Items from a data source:
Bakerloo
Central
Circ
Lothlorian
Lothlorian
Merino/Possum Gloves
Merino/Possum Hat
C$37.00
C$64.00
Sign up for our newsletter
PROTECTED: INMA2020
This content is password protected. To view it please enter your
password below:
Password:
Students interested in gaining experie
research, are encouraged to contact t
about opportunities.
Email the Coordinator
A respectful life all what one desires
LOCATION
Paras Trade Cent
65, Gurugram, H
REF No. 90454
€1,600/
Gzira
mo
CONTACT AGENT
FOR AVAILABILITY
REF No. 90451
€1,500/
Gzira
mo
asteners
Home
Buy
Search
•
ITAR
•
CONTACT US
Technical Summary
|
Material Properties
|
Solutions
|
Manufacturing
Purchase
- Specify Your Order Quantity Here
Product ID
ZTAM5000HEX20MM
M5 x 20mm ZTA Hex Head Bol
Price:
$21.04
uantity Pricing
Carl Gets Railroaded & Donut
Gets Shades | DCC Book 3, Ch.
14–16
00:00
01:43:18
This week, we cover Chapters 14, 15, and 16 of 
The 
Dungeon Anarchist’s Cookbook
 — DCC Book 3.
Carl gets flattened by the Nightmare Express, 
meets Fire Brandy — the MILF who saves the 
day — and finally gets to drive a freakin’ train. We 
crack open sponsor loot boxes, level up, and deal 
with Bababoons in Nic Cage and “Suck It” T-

==

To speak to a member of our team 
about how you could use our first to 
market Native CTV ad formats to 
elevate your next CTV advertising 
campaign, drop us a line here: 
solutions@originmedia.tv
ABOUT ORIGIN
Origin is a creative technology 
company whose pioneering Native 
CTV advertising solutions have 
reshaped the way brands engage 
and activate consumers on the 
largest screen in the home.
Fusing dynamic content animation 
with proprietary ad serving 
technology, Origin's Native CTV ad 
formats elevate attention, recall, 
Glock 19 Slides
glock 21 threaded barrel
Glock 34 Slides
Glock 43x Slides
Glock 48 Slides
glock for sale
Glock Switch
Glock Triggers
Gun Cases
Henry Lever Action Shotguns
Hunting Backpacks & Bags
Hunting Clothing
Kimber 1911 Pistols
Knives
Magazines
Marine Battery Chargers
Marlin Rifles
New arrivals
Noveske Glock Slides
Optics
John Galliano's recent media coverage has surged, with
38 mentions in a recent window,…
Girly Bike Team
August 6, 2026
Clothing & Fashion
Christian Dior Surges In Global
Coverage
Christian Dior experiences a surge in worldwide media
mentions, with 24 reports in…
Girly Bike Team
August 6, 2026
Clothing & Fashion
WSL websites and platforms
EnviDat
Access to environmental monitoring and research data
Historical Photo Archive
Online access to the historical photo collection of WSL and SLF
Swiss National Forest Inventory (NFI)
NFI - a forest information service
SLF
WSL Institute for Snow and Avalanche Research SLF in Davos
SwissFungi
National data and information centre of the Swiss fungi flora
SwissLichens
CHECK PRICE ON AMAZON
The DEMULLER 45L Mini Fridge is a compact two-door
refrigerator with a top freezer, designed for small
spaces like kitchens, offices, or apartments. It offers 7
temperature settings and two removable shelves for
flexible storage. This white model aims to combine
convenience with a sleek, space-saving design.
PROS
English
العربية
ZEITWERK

---

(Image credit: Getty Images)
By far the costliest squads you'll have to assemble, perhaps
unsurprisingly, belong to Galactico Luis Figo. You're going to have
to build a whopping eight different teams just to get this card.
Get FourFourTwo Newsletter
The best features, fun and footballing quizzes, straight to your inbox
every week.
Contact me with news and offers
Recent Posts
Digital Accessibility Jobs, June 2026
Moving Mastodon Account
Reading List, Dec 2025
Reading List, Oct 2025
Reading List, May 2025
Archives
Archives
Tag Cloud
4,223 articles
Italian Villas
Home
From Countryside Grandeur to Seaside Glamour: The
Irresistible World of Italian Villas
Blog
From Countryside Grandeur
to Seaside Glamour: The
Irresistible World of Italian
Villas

• _ASSIGNED TASK_: Only lines of the data holding the word "Seaside" go in the answer. Please copy each of them.

• _WORKED SOLUTION_:
From Countryside Grandeur to Seaside Glamour: The
to Seaside Glamour: The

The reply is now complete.